--- Records Enclosed Below ---

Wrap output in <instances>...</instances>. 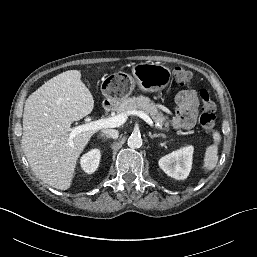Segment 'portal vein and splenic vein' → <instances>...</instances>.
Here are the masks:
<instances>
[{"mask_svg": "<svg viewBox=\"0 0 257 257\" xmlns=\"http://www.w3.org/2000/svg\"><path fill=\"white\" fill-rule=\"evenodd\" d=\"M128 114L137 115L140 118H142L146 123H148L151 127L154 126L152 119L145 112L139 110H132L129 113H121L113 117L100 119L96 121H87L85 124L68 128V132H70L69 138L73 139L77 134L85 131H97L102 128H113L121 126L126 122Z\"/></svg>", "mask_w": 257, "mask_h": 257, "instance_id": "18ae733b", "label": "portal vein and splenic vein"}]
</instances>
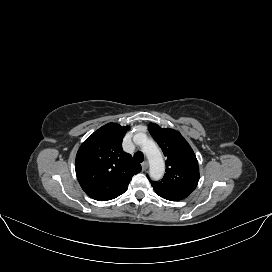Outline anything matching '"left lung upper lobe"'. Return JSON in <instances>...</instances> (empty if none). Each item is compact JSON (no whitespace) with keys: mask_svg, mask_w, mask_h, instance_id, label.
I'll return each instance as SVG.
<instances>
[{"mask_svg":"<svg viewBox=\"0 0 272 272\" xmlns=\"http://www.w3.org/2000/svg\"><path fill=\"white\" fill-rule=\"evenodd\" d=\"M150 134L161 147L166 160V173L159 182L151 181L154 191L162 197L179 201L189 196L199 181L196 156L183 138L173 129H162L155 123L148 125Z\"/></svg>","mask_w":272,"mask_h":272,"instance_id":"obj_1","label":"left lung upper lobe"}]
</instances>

--- End of Enclosed Records ---

Print, please, exactly the lines from the one holding "Outline anything matching" through the final line of the data, both included, while leaving out each picture.

Outline anything matching '"left lung upper lobe"'. Return JSON in <instances>...</instances> (empty if none). Each item is compact JSON (no whitespace) with keys: mask_svg, mask_w, mask_h, instance_id, label.
I'll return each instance as SVG.
<instances>
[{"mask_svg":"<svg viewBox=\"0 0 272 272\" xmlns=\"http://www.w3.org/2000/svg\"><path fill=\"white\" fill-rule=\"evenodd\" d=\"M150 134L161 147L166 160V173L159 182L151 181L154 191L162 197L179 201L189 196L199 181L196 156L183 138L173 129H162L155 123L148 125Z\"/></svg>","mask_w":272,"mask_h":272,"instance_id":"obj_1","label":"left lung upper lobe"}]
</instances>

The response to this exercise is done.